First, I have a specific question about what hardware should be used for Gluster, then after that I have a question about how Gluster does its multithreading/hyperthreading.

So, we have a new Gluster cluster (currently, two servers with one "replicated" volume) serving up our files for e-mail, which has for years been stored in Maildir format. That works pretty well except for the few clients who store all their old mail on our server, and their "cur" folder contains a few tens of thousands of messages. As others have noticed, this isn't something that Gluster handles well. But we value high availability and redundancy more than we value fast, and we don't yet have a large enough cluster to justify going with software the requires a metadata server. So we're going with Gluster as a result of this. That doesn't mean we don't need better performance though.

So I've noticed that the resources that Gluster consumes the most in our use case isn't the network or disk utilization - both of which remain *well* under full utilization - but CPU cycles. I can easily test this by running `ls -l` in a folder with ~20,000 files in it, and I see CPU usage by glusterfsd jump to between 40-200%. The glusterfs process usually stays around 20-30%.

Both of our Gluster servers are gen III Dell 2950's with dual Xeon E5345's (quad-core, 2.33 GHz CPUs) in them, so we have 8 CPUs total to deal with this load. So far, we're only using a single mail server, but we'll be migrating to a load-balanced pair very soon. So my guess is that we can reduce the latency that's very noticeable in our webmail by upgrading to the fastest CPUs the 2950's can hold, evidently a 3.67 GHz quad-core.

It would be nice to know what other users have experienced with this kind of upgrade, or whether they've gotten better performance from other hardware upgrades.

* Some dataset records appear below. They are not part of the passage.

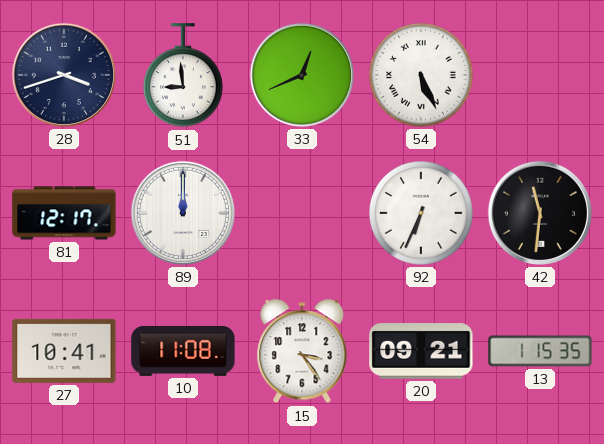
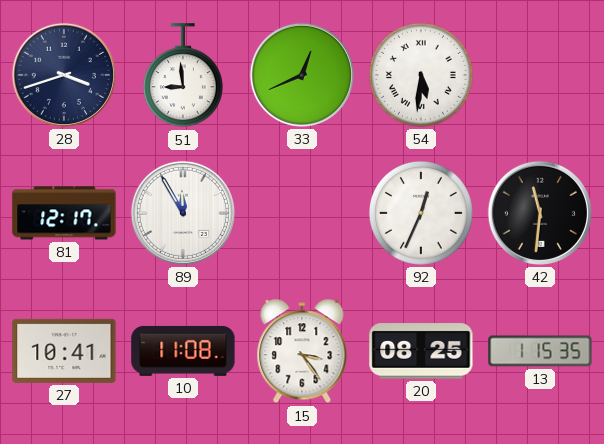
54: 5:26 -> 5:31
89: 12:00 -> 11:55
92: 6:34 -> 12:34
20: 09:21 -> 08:25
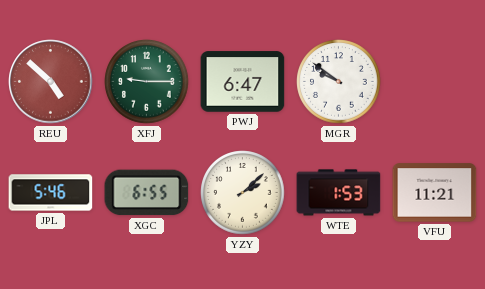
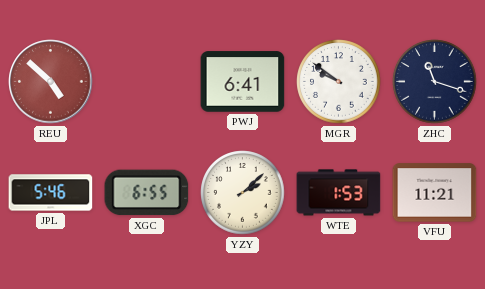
XFJ: 9:15 -> none
PWJ: 6:47 -> 6:41
ZHC: none -> 11:18
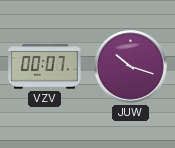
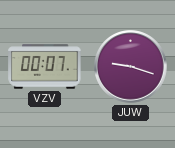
JUW: 10:18 -> 9:18
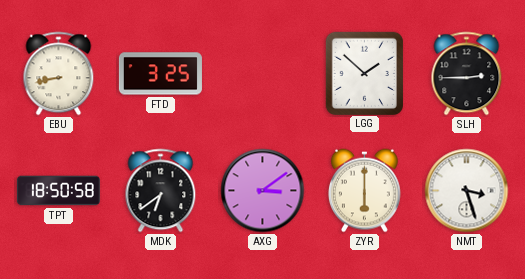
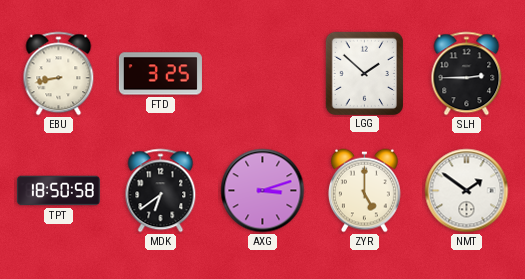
AXG: 3:09 -> 3:12
ZYR: 6:00 -> 5:00
NMT: 3:27 -> 1:51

Which leads to my second question. Does glusterfsd spawn multiple threads to handle other requests made of it? I don't see any evidence of this in the `top` program, but other clients don't notice at all that I'm running up the CPU usage with my one `ls` process. Smaller mail accounts can read their mail just as quickly as if the system were at near-idle while this operation is in progress. It's also hard for me to test this with only one mail server attached to the Gluster cluster. I can't tell if the additional load from 20 or 100 other servers makes any difference to CPU usage, but we want to know about what performance we can expect should we expand that far, and whether throwing more CPUs at the problem is the answer, or just throwing faster CPUs at the problem is what we will need to do in the future.